Former Slave Seeks White Endorsement
In Augusta, Georgia, Henry Hartford Cumming released his slave Henry Todd from the bonds of slavery in 1809. However, the freed African American didn't leave the Augusta area. Instead, he waited until he could purchase and earn his path outside of the region. When Henry decided to leave, Cumming, in 1819, asked for and received the signatures of many white, male aristocrats. They all endorsed the Todd family because of Harry's good conduct, diligence, and positive community reputation. Their endorsement asked for the humanity and protection of all persons whom the family would meet on their travels to search for a place to settle.
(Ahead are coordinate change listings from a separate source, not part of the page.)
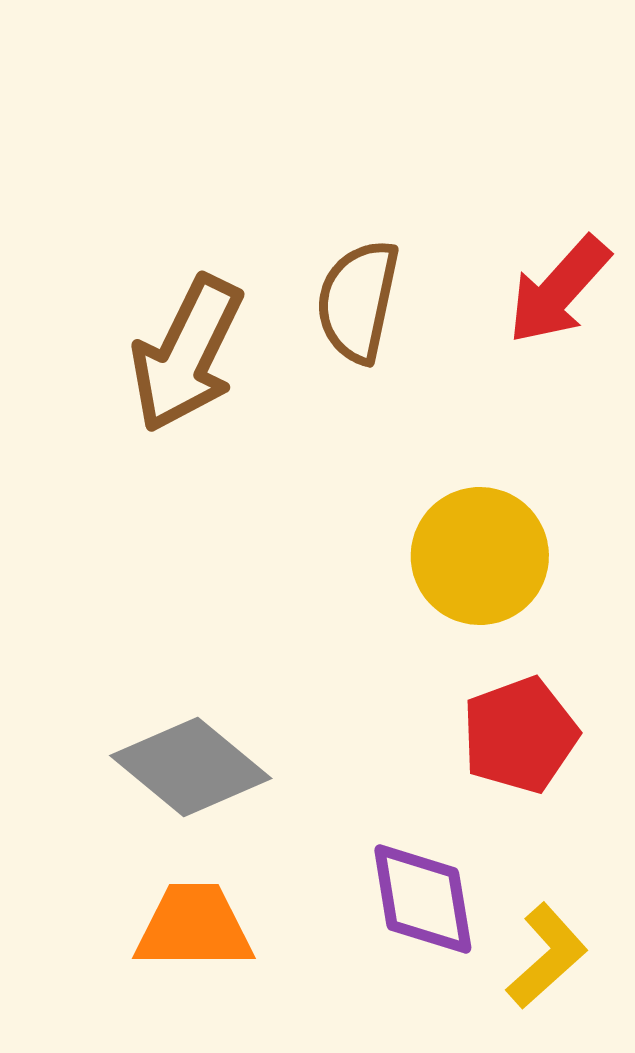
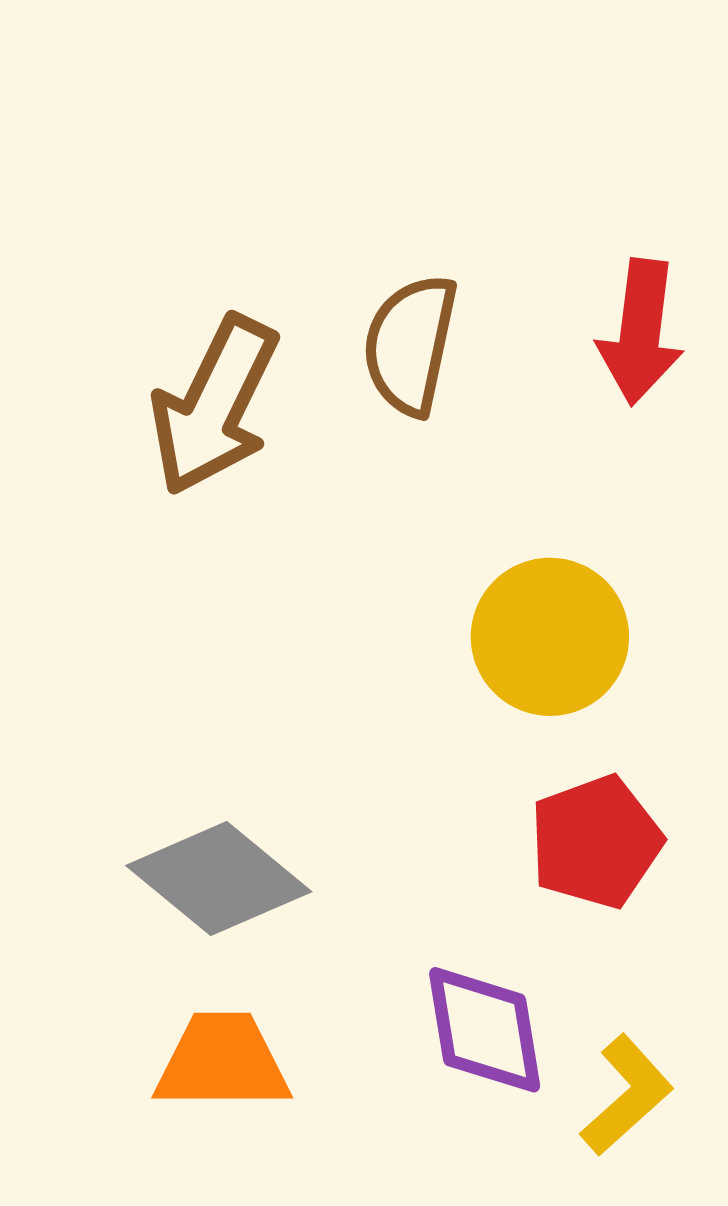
red arrow: (559, 290) -> (640, 332), turned -35

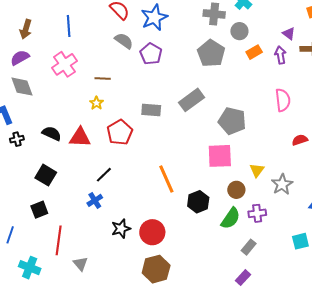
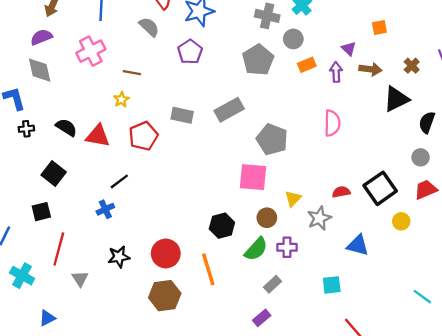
gray semicircle: (124, 41) -> (149, 27), moved
red semicircle: (300, 140) -> (341, 192), moved
orange line: (166, 179) -> (208, 269), moved
black star: (121, 229) -> (119, 257), moved

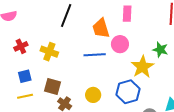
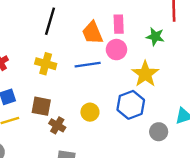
pink rectangle: (127, 14) -> (119, 24), moved
green star: (160, 50) -> (155, 37), moved
yellow cross: (49, 52) -> (46, 64), moved

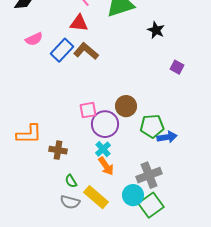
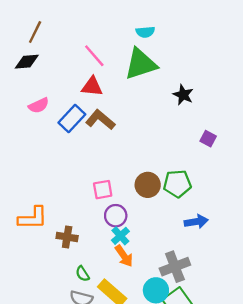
purple circle: (105, 124) -> (116, 216), moved, size x0.7
green pentagon: (152, 126) -> (177, 184), moved

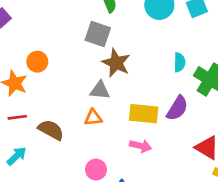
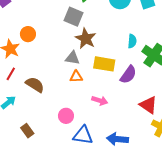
yellow rectangle: (144, 114) -> (104, 64), moved
red line: (17, 117) -> (11, 74), turned -56
orange triangle: (93, 118) -> (76, 77), moved

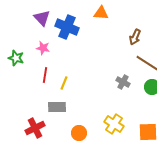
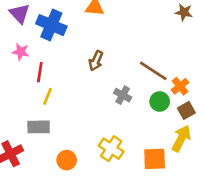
brown arrow: (135, 37) -> (96, 61), moved
red line: (45, 75) -> (40, 72), moved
Fortunately for Henry Todd, white Southern men who met him either heeded the advice of the document or believed Todd in his explanation that he and his family was free, because he lived 40 years past the day he left August. He died at age 92.
Before the Emancipation Proclamation during the Civil War, masters throughout the South granted freedom to their slaves. Thousands of enslaved African Americans received the same independence as Henry Todd. In much the same way as Henry Todd, however, these newly-liberated men and women did not have many options directly after they received their freedom. They possessed no financial resources, no previous experience participating, at least as a buyer and seller, in a market economy, likely very few or no close family with which to make contacts, and no way to purchase transportation if they desired to migrate.
Henry Todd, because of his limited opportunity as a newly-freed man, worked on the Cumming plantation until he received endorsement from the local landed gentry. Many freed slaves could only leave their plantation, or function as a free person in the South, if their former masters provided them with an endorsement or provided them with land.
Henry Todd's desire to stay with his family demonstrated the close bonds created by blacks during slavery. Slaves believed in the tight family network to such a degree that family members would extend themselves to fictive kin, who were people outside of family blood lines, and adopt them into the assemblage of relatives. Given the difficult circumstances of the peculiar institution, blacks bonded together to support each other and formed cohesive familial bonds.
Citations
- Henry Hartford Cummings to State of Georgia, reel 24, Micflm 1705, Frame 00276, Henry Hartford Cummings to State of Georgia, Alderman Library, University of Virginia.
- Jeanette Keith, The South: A Concise History (Upper Saddle River, NJ: Pearson Education, 2002), 82.